患者にとって最も確実で信頼できる情報源は主治医のはずです。しかし、患者と医師のコミュニケーションがうまくいかない場合があります。医師も人間、患者も人間ですから、相性の良し悪しもあるでしょうし、医師が説明技術を十分に習得できていない場合もあるでしょう。また、患者の要求度の問題、つまり、無理難題を求めるような場合もあると思います。しかし、医師は医療のプロとして、患者に必要な情報を適切に提供できるよう、コミュニケーション技術と話術を身に着けなければなりません。患者のタイプに合わせた対応も必要です。医師から見た患者のタイプは4つに分類できるという報告があります。
情報型; 患者はインターネットや書籍から、できる限りの情報を集めて必要なものを取捨選択して、自ら決める判断材料とするタイプです。医師に求めるものは専門家としての知識と情報です。
解釈型; 自分では問題を具体化できず、結論が出せないようなタイプで、医師に導かれて答えを探していきます。医師には、カウンセラーのような役回りを期待し、医師には明確な治療方針をわかりやすく説明してくれることを期待します。
審議型; 具体的な解決策を自分なりにはいろいろと考えつきますが、結論に至ることができず、医師には、友だちのような役回りを期待し、同じ目線で議論して答えを求めるタイプです。

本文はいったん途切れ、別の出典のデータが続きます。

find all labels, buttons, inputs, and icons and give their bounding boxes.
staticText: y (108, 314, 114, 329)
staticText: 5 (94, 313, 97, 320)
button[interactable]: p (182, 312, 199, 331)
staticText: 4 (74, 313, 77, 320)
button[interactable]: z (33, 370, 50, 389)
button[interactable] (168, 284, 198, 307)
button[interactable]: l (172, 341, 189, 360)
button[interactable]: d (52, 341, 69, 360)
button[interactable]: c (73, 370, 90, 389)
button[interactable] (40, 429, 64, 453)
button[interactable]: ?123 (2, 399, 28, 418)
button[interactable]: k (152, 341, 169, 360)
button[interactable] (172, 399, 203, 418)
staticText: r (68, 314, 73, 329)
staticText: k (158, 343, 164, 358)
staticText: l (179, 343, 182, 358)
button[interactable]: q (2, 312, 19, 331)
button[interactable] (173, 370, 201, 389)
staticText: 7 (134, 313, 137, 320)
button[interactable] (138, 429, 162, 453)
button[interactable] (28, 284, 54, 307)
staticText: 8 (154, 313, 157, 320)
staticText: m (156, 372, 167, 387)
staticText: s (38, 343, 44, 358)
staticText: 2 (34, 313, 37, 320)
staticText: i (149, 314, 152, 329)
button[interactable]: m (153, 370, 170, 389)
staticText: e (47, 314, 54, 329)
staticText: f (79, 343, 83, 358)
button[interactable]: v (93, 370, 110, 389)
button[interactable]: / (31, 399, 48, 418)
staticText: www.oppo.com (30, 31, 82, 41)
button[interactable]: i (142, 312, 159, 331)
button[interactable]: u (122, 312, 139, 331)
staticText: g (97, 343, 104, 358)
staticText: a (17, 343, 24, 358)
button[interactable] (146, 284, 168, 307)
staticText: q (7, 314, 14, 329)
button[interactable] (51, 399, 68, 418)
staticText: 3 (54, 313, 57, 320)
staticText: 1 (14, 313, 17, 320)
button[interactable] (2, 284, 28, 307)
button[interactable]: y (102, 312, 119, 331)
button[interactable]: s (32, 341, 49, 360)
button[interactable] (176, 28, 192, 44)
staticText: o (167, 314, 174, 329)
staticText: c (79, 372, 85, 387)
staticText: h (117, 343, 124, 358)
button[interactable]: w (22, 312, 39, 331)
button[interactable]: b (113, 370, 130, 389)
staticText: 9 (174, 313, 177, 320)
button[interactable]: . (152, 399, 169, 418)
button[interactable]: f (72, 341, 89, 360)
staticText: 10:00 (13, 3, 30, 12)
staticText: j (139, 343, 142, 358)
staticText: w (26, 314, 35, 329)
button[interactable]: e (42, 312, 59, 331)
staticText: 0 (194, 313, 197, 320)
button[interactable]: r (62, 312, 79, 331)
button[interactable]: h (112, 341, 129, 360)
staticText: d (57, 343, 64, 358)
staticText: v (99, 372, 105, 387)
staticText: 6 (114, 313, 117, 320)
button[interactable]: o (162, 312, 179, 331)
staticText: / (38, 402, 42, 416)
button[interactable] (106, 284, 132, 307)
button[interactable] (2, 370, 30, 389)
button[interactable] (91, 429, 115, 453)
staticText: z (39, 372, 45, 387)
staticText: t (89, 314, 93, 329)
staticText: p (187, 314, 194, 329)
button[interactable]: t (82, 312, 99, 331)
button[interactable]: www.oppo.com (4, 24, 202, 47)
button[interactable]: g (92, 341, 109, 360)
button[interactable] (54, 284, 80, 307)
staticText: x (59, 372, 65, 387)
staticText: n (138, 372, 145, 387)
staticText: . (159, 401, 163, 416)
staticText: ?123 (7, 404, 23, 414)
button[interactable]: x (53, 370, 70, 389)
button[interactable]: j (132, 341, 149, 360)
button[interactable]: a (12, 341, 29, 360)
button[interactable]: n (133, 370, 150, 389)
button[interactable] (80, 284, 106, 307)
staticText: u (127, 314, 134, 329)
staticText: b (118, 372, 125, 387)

医師の一方的な説明ではなく話し合って結論に至ることを好みます。
父権型;説明を必要とせず、「これが正しい」と断言して引っ張っていく人に安心してついていくタイプです。医師にいろいろな情報を提供されたり、選択肢を提示されても混乱するだけなので、結論と自分がどうすべきかだけを提示してほしいと考えています。医師には、厳格な父親のような役回りを求めます。
私たち医師は、患者がどのような医師と患者の関係を求めているのかを意識して、説明を工夫しているのです。